PK and statistical analysis

Plasma PK parameters for the probe drug cocktail were determined using the actual sample collection times and non‐compartmental method (Phoenix® WinNonlin® 6.2.1; Pharsight Corporation, Sunnyvale, California, USA). Pre‐dose concentrations higher than 5% of Cmax were excluded from all PK evaluations. The 12 h urinary ratio of dextromethorphan to dextrorphan was calculated. Pre‐specified primary PK endpoints were area under the curve (AUC) from 0 to infinity (AUC[0–inf]) for midazolam, caffeine, S‐warfarin and omeprazole, and 12 h urine dextromethorphan to dextrorphan ratio. Considering the objective of this study was to determine the effect of DAC HYP on CYP activities using sensitive probe substrates, evaluation of plasma AUC of the probe substrates provides a better and more accurate phenotypic measure of the CYP activities than Cmax or plasma ratio at a given time point. Caffeine metabolites were not analysed because the impact of DAC HYP on CYP1A2 can be determined based on caffeine exposure.

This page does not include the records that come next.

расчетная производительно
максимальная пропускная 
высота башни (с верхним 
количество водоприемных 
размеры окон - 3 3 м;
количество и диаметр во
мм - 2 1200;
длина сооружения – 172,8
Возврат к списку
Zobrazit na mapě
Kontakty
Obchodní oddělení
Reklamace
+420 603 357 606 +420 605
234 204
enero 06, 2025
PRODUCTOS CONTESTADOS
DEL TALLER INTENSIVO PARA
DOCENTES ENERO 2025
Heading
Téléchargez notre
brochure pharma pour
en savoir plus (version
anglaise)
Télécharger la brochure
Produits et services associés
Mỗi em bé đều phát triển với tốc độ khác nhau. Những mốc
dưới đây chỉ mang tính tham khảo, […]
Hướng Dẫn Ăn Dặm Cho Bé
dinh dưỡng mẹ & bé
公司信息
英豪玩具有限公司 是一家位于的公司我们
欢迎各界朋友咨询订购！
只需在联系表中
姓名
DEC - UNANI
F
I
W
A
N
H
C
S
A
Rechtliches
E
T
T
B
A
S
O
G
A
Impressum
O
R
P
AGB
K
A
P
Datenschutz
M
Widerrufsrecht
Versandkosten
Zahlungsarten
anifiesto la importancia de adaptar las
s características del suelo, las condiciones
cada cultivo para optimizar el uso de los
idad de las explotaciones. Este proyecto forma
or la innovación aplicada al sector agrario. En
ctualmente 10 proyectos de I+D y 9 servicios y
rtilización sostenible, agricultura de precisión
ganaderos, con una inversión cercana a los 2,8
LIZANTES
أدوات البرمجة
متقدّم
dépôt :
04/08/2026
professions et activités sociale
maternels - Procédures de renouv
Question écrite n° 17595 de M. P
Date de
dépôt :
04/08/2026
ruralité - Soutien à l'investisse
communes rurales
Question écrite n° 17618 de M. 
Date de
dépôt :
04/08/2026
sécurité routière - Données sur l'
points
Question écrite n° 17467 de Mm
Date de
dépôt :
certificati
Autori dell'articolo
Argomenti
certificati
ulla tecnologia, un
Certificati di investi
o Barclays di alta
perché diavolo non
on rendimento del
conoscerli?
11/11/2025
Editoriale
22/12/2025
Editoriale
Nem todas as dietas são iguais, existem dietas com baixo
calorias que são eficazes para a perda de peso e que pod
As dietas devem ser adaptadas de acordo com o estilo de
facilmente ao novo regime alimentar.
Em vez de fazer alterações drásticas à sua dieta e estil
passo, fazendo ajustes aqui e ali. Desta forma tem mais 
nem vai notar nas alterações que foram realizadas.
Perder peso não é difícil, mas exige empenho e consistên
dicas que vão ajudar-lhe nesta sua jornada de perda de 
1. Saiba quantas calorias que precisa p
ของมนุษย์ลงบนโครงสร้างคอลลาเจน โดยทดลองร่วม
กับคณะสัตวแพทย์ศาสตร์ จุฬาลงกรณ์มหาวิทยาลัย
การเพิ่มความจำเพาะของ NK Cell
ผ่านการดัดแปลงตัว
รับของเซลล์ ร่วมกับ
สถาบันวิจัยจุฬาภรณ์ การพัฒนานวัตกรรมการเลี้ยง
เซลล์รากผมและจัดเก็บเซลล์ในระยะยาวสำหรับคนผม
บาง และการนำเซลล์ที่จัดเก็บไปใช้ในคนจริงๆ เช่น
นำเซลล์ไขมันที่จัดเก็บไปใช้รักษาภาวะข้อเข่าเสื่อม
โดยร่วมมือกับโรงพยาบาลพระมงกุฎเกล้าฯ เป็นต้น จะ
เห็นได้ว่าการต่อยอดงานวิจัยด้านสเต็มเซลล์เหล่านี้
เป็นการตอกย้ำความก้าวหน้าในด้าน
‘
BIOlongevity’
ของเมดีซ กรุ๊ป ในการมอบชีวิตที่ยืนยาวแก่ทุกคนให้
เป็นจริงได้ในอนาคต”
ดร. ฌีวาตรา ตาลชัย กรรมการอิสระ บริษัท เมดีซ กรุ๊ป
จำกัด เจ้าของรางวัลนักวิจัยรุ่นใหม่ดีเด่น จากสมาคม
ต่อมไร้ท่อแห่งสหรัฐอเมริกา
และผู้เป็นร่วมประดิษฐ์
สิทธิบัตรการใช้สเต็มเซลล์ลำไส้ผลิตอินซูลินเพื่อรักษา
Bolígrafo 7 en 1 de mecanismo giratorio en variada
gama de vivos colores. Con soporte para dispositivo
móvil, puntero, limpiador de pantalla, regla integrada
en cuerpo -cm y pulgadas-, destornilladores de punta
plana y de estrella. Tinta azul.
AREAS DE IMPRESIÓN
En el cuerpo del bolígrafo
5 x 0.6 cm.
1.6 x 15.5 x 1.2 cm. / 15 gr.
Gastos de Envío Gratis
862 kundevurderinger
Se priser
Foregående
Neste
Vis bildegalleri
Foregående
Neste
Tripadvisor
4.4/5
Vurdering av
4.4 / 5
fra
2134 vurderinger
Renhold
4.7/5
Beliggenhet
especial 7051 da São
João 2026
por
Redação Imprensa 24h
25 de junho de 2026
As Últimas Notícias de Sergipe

Statistical analyses were conducted on log‐transformed PK parameters and urinary ratio using a linear mixed‐effects model with treatment as a fixed effect and subject as a random effect using SAS version 9.3 (SAS Institute, Cary, North Carolina, USA). To evaluate the effect of DAC HYP on probe drug PK, the adjusted geometric mean ratio between treatment in period 2 (probe drug cocktail + DAC HYP) and treatment in period 1 (probe drug cocktail alone) was calculated, along with the associated 90% confidence interval (CI).

Results

Patient demographics

Twenty patients with relapsing–remitting multiple sclerosis (13 women and seven men; 16 white, three black and one other race; nine patients from three clinics in Hungary, seven patients from one clinic in Poland and four patients from two clinics in the United States) were enrolled. The mean (range) age, body weight and body mass index were 36 (19–52) years, 72.9 (48.5–118) kg and 24.5 (17.5–40.8), respectively. Ten (50%) patients had a history of receiving prior medications for multiple sclerosis (IFN beta‐1a, IFN beta‐1b, glatiramer acetate, fumaric acid, laquinimod and natalizumab). The mean ± standard deviation (SD) number of gadolinium‐enhancing (Gd+) lesions was 2.3 ± 3.11 at baseline. Ten (50%) patients had one or more Gd+ lesion(s) at baseline, of which five (25%) patients had four or more Gd+ lesions. All patients completed the study. However, one patient did not have blood PK samples collected during period 2 due to study site error. No patients received any prohibited medications during the study.

Pharmacogenetics

Pharmacogenetic analysis identified three patients with predicted poor metabolizer (PM) status for CYP2D6 and one patient with predicted PM status for CYP2C19. Urine concentration ratios of dextromethorphan to dextrorphan were consistent with the CYP2D6 genotype, with the highest ratios observed in the three PMs of CYP2D6 (data not shown). However, omeprazole exposure from the PM of CYP2C19 was within the range of exposures from the other extensive metabolizers of CYP2C19 (data not shown). Statistical analysis for the effect of DAC HYP on CYP probe substrates included all data, because excluding data from the patients with predicted PM status did not influence the results.

Pharmacokinetics

Pre‐dose serum DAC HYP concentrations

The mean (SD) pre‐dose serum concentration of DAC HYP at the third dose was 16.5 (8.46) μg ml−1, which is consistent with the previously characterized mean steady‐state trough concentration of 14.9 (6.33) μg ml−1 following repeated dosing of DAC HYP 150 mg SC in patients with multiple sclerosis 16.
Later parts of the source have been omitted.